Historically, safety and security models are monolithic: they only consider safety or security but not both. This is another by-product of a separation by design between safety and security discussed in the previous paragraphs. Due to interactions between safety and security, it is obviously necessary to use models that can consider them both.
Blending safety with security is not a trivial problem. Their objectives are different and the techniques developed to achieve them exploit some of specific aspects that they do not nec-essarily share. In safety, for example, the failure rate of a component is generally a well known value, obtained experimentally from the failure of other components. Whereas in security, esti-mating the time necessary for an attack step is a difficult problem and the consensus is that it has not yet been addressed. On the contrary, in security, probabilities are more used in terms of choice that an attacker can make between multiple options than on the time taken to perform them. This raises another point where in security, events happen because a person chose to cause them, while in safety, a component failure is generally accidental.
Dedicated models will capture these specific behaviours that allow them to achieve their objective but make almost impossible any generalisation. Gibaudo et al. [50] also cite the fact that the order of occurrence of events is fundamental in security when it can be mostly ignored in safety, as well as fault models being structurally similar to the system and therefore not much subject to change when attack model will need important revisions after even minor modifications.

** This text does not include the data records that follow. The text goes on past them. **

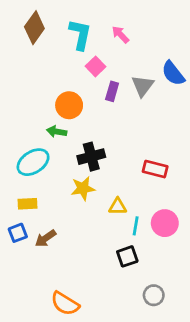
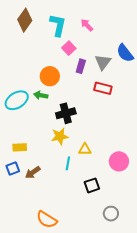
cyan ellipse: (33, 162) -> (17, 100), moved
red rectangle: (155, 169) -> (103, 88), moved
cyan line: (136, 226) -> (68, 163), moved

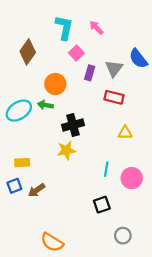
brown diamond: (25, 20) -> (28, 52), moved
yellow triangle: (85, 149) -> (125, 133), moved
cyan line: (68, 163) -> (106, 169), moved

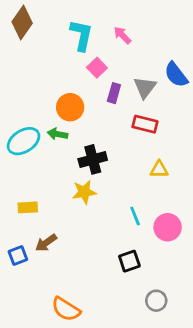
brown diamond: (28, 52) -> (22, 23), moved
cyan line: (106, 169) -> (135, 216), turned -32
blue square: (14, 186) -> (18, 255), moved

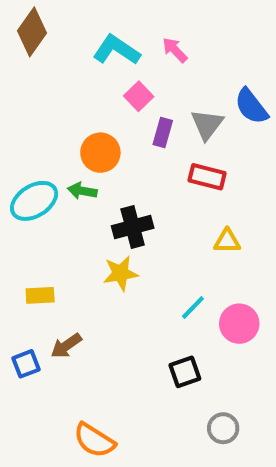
cyan L-shape: (81, 35) -> (117, 50), turned -68
cyan line: (135, 216) -> (193, 308), turned 66

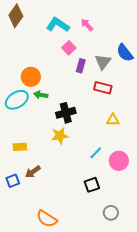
orange circle: (100, 153) -> (31, 77), moved

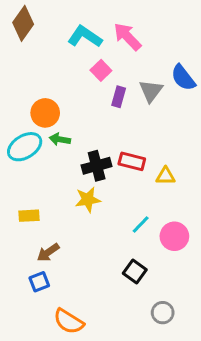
pink arrow: (87, 25) -> (127, 37), size x1.5
red rectangle: (103, 88) -> (132, 161), moved
blue square: (13, 181) -> (39, 282), moved
black square: (92, 185) -> (135, 272), turned -35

Bayesian Networks For Security

As developed in section 2.2.2, Bayesian Networks are used to evaluate safety. The literature also shows that they can be used for security in various configurations to obtain different infor-mation. Qin and Lee [98], use Bayesian networks as a predictive tool to anticipate an attacker’s be-haviour. They propose a set of procedures to transform an attack tree into a Bayesian network and estimate the probabilities of the nodes of the Bayesian network. Using the network, they can estimate the likelihood for a node of the network to be a goal of the attacker, based on observed evidence. Using BN, their results are devoid of any temporal evaluation. Gribaudo et al. [50] or Dantu et al. [37] also use BN as a mathematical tool to compute probabilities based on an attack graph.
Bayesian networks are not always derived from attack trees and can also be used directly. For example, Feng et al. [45] have used Dynamic Bayesian Networks to predict goals when events, in the form of system calls, happen. Althebyan and Panda [3] use BN in conjunction with dependency graphs and knowledge graph to anticipate the risk that an attacker might obtain some confidential information based on a detected attack. However, they amalgamate risk and success probability so they do not quantify the impact on the system.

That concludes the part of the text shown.